Information supplied:
****

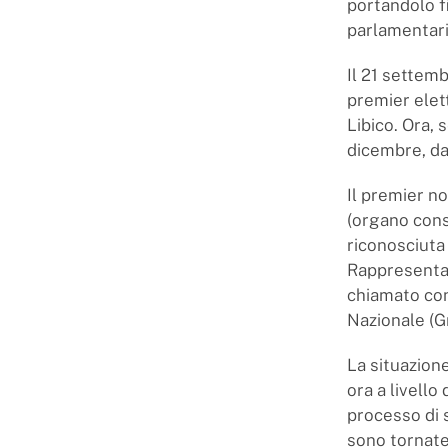
portandolo f
parlamentari
Il 21 settemb
premier elett
Libico. Ora, 
dicembre, dat
Il premier no
(organo consu
riconosciuta
Rappresentan
chiamato con
Nazionale (G
La situazione
ora a livello
processo di s
sono tornate 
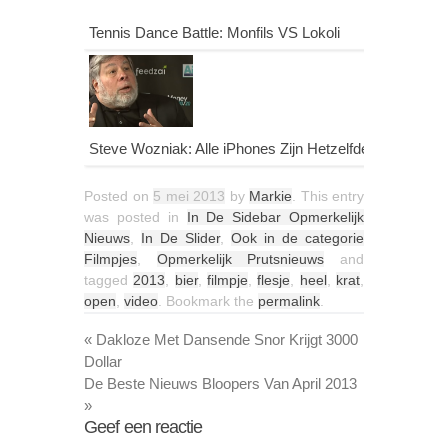
Tennis Dance Battle: Monfils VS Lokoli
Steve Wozniak: Alle iPhones Zijn Hetzelfde
Posted on
5 mei 2013
by
Markie
. This entry
was posted in
In De Sidebar Opmerkelijk
Nieuws
,
In De Slider
,
Ook in de categorie
Filmpjes
,
Opmerkelijk Prutsnieuws
and
tagged
2013
,
bier
,
filmpje
,
flesje
,
heel
,
krat
,
open
,
video
. Bookmark the
permalink
.
«
Dakloze Met Dansende Snor Krijgt 3000
Dollar
De Beste Nieuws Bloopers Van April 2013
»
Geef een reactie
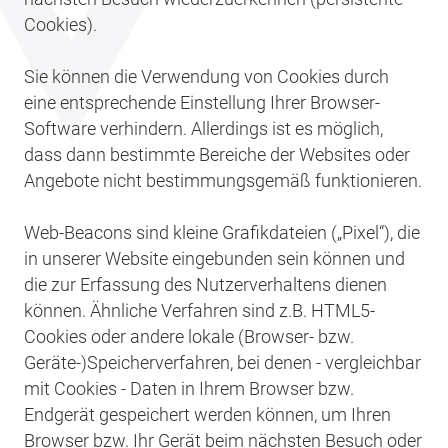
Cookies).
Sie können die Verwendung von Cookies durch
eine entsprechende Einstellung Ihrer Browser-
Software verhindern. Allerdings ist es möglich,
dass dann bestimmte Bereiche der Websites oder
Angebote nicht bestimmungsgemäß funktionieren.
Web-Beacons sind kleine Grafikdateien („Pixel“), die
in unserer Website eingebunden sein können und
die zur Erfassung des Nutzerverhaltens dienen
können. Ähnliche Verfahren sind z.B. HTML5-
Cookies oder andere lokale (Browser- bzw.
Geräte-)Speicherverfahren, bei denen - vergleichbar
mit Cookies - Daten in Ihrem Browser bzw.
Endgerät gespeichert werden können, um Ihren
Browser bzw. Ihr Gerät beim nächsten Besuch oder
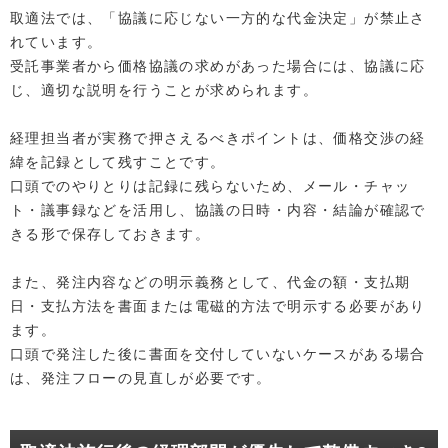
取適法では、「協議に応じない一方的な代金決定」が禁止さ
れています。
受託事業者から価格協議の求めがあった場合には、協議に応
じ、適切な説明を行うことが求められます。
経理担当者が実務で押さえるべきポイントは、価格交渉の経
緯を記録として残すことです。
口頭でのやりとりは記録に残らないため、メール・チャッ
ト・議事録などを活用し、協議の日時・内容・結論が確認で
きる形で保存しておきます。
また、発注内容などの明示義務として、代金の額・支払期
日・支払方法を書面または電磁的方法で明示する必要があり
ます。
口頭で発注した後に書面を交付していないケースがある場合
は、発注フローの見直しが必要です。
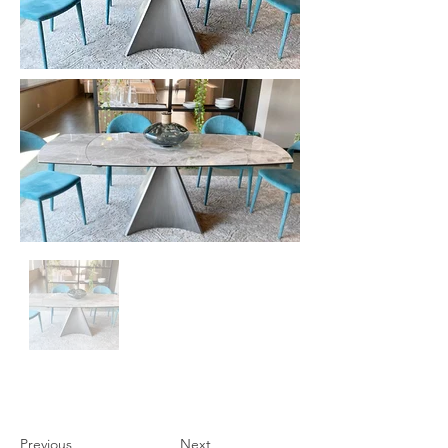
Previous
Next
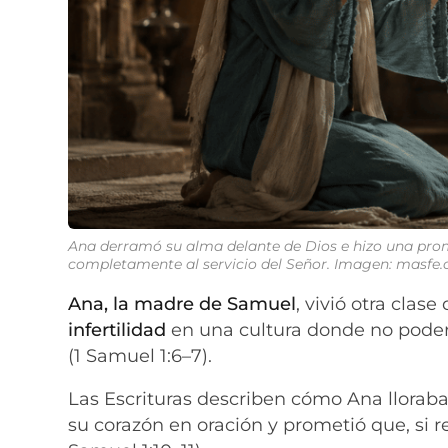
Ana derramó su alma delante de Dios e hizo una promes
completamente al servicio del Señor. Imagen: masfe.
Ana, la madre de Samuel
, vivió otra clase
infertilidad
en una cultura donde no poder
(1 Samuel 1:6–7).
Las Escrituras describen cómo Ana llorab
su corazón en oración y prometió que, si rec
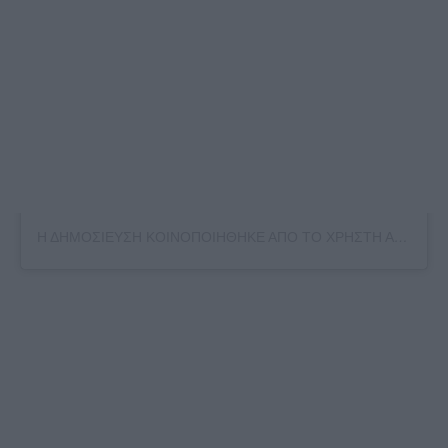
Η ΔΗΜΟΣΙΕΥΣΗ ΚΟΙΝΟΠΟΙΗΘΗΚΕ ΑΠΟ ΤΟ ΧΡΗΣΤΗ ΑΛΈΞΗΣ ΤΣΊΠΡΑΣ (@ALEXISTSIPRAS)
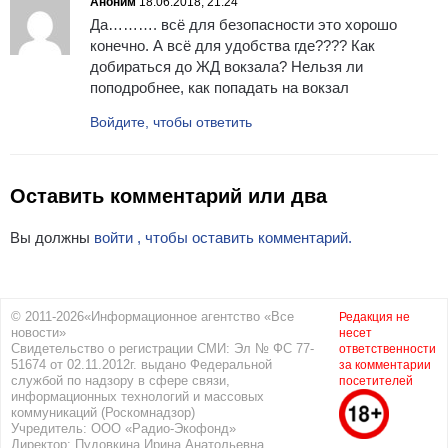
Аноним
18.06.2018, 21:24
Да………. всё для безопасности это хорошо
конечно. А всё для удобства где???? Как
добираться до ЖД вокзала? Нельзя ли
поподробнее, как попадать на вокзал
Войдите, чтобы ответить
Оставить комментарий или два
Вы должны
войти , чтобы оставить комментарий.
© 2011-2026«Информационное агентство «Все
Редакция не
новости»
несет
Свидетельство о регистрации СМИ: Эл № ФС 77-
ответственности
51674 от 02.11.2012г. выдано Федеральной
за комментарии
службой по надзору в сфере связи,
посетителей
информационных технологий и массовых
коммуникаций (Роскомнадзор)
Учредитель: ООО «Радио-Экофонд»
Директор: Пудовкина Ирина Анатольевна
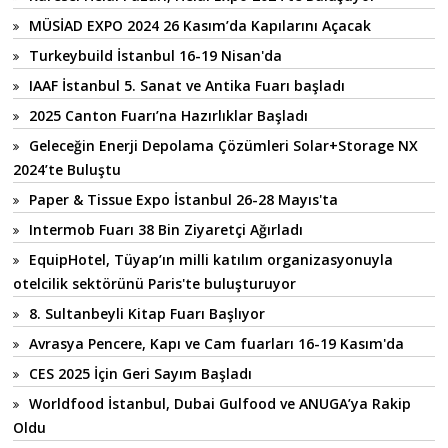
MÜSİAD EXPO 2024 26 Kasım’da Kapılarını Açacak
Turkeybuild İstanbul 16-19 Nisan'da
IAAF İstanbul 5. Sanat ve Antika Fuarı başladı
2025 Canton Fuarı’na Hazırlıklar Başladı
Geleceğin Enerji Depolama Çözümleri Solar+Storage NX
2024’te Buluştu
Paper & Tissue Expo İstanbul 26-28 Mayıs'ta
Intermob Fuarı 38 Bin Ziyaretçi Ağırladı
EquipHotel, Tüyap’ın milli katılım organizasyonuyla
otelcilik sektörünü Paris'te buluşturuyor
8. Sultanbeyli Kitap Fuarı Başlıyor
Avrasya Pencere, Kapı ve Cam fuarları 16-19 Kasım'da
CES 2025 İçin Geri Sayım Başladı
Worldfood İstanbul, Dubai Gulfood ve ANUGA’ya Rakip
Oldu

****

What the response needs is every entry, repeated exactly, and none of the pictures.

Exercise answer:
portandolo f
parlamentari
Il 21 settemb
premier elett
Libico. Ora, 
dicembre, dat
Il premier no
(organo consu
riconosciuta
Rappresentan
chiamato con
Nazionale (G
La situazione
ora a livello
processo di s
sono tornate 
Tennis Dance Battle: Monfils VS Lokoli
Steve Wozniak: Alle iPhones Zijn Hetzelfde
Posted on
5 mei 2013
by
Markie
. This entry
was posted in
In De Sidebar Opmerkelijk
Nieuws
,
In De Slider
,
Ook in de categorie
Filmpjes
,
Opmerkelijk Prutsnieuws
and
tagged
2013
,
bier
,
filmpje
,
flesje
,
heel
,
krat
,
open
,
video
. Bookmark the
permalink
.
«
Dakloze Met Dansende Snor Krijgt 3000
Dollar
De Beste Nieuws Bloopers Van April 2013
»
Geef een reactie
Cookies).
Sie können die Verwendung von Cookies durch
eine entsprechende Einstellung Ihrer Browser-
Software verhindern. Allerdings ist es möglich,
dass dann bestimmte Bereiche der Websites oder
Angebote nicht bestimmungsgemäß funktionieren.
Web-Beacons sind kleine Grafikdateien („Pixel“), die
in unserer Website eingebunden sein können und
die zur Erfassung des Nutzerverhaltens dienen
können. Ähnliche Verfahren sind z.B. HTML5-
Cookies oder andere lokale (Browser- bzw.
Geräte-)Speicherverfahren, bei denen - vergleichbar
mit Cookies - Daten in Ihrem Browser bzw.
Endgerät gespeichert werden können, um Ihren
Browser bzw. Ihr Gerät beim nächsten Besuch oder
取適法では、「協議に応じない一方的な代金決定」が禁止さ
れています。
受託事業者から価格協議の求めがあった場合には、協議に応
じ、適切な説明を行うことが求められます。
経理担当者が実務で押さえるべきポイントは、価格交渉の経
緯を記録として残すことです。
口頭でのやりとりは記録に残らないため、メール・チャッ
ト・議事録などを活用し、協議の日時・内容・結論が確認で
きる形で保存しておきます。
また、発注内容などの明示義務として、代金の額・支払期
日・支払方法を書面または電磁的方法で明示する必要があり
ます。
口頭で発注した後に書面を交付していないケースがある場合
は、発注フローの見直しが必要です。
Previous
Next
Ana derramó su alma delante de Dios e hizo una promes
completamente al servicio del Señor. Imagen: masfe.
Ana, la madre de Samuel
, vivió otra clase
infertilidad
en una cultura donde no poder
(1 Samuel 1:6–7).
Las Escrituras describen cómo Ana llorab
su corazón en oración y prometió que, si rec
Η ΔΗΜΟΣΙΕΥΣΗ ΚΟΙΝΟΠΟΙΗΘΗΚΕ ΑΠΟ ΤΟ ΧΡΗΣΤΗ ΑΛΈΞΗΣ ΤΣΊΠΡΑΣ (@ALEXISTSIPRAS)
Аноним
18.06.2018, 21:24
Да………. всё для безопасности это хорошо
конечно. А всё для удобства где???? Как
добираться до ЖД вокзала? Нельзя ли
поподробнее, как попадать на вокзал
Войдите, чтобы ответить
Оставить комментарий или два
Вы должны
войти , чтобы оставить комментарий.
© 2011-2026«Информационное агентство «Все
Редакция не
новости»
несет
Свидетельство о регистрации СМИ: Эл № ФС 77-
ответственности
51674 от 02.11.2012г. выдано Федеральной
за комментарии
службой по надзору в сфере связи,
посетителей
информационных технологий и массовых
коммуникаций (Роскомнадзор)
Учредитель: ООО «Радио-Экофонд»
Директор: Пудовкина Ирина Анатольевна
MÜSİAD EXPO 2024 26 Kasım’da Kapılarını Açacak
Turkeybuild İstanbul 16-19 Nisan'da
IAAF İstanbul 5. Sanat ve Antika Fuarı başladı
2025 Canton Fuarı’na Hazırlıklar Başladı
Geleceğin Enerji Depolama Çözümleri Solar+Storage NX
2024’te Buluştu
Paper & Tissue Expo İstanbul 26-28 Mayıs'ta
Intermob Fuarı 38 Bin Ziyaretçi Ağırladı
EquipHotel, Tüyap’ın milli katılım organizasyonuyla
otelcilik sektörünü Paris'te buluşturuyor
8. Sultanbeyli Kitap Fuarı Başlıyor
Avrasya Pencere, Kapı ve Cam fuarları 16-19 Kasım'da
CES 2025 İçin Geri Sayım Başladı
Worldfood İstanbul, Dubai Gulfood ve ANUGA’ya Rakip
Oldu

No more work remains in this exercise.